Transcribed page contents:
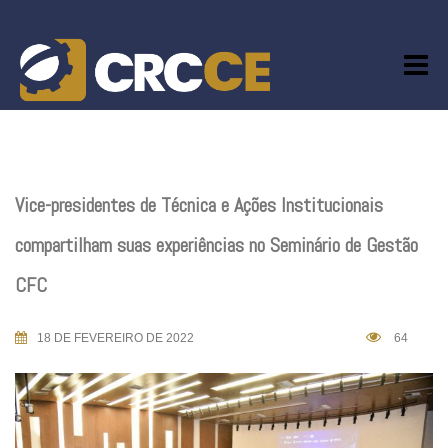
Skip
to
content
Vice-presidentes de Técnica e Ações Institucionais
compartilham suas experiências no Seminário de Gestão
CFC
18 DE FEVEREIRO DE 2022
64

## Assignment:
Where pictures sit among the data above, omit them, and output the rest exactly.

## Result of this exercise:
Skip
to
content
Vice-presidentes de Técnica e Ações Institucionais
compartilham suas experiências no Seminário de Gestão
CFC
18 DE FEVEREIRO DE 2022
64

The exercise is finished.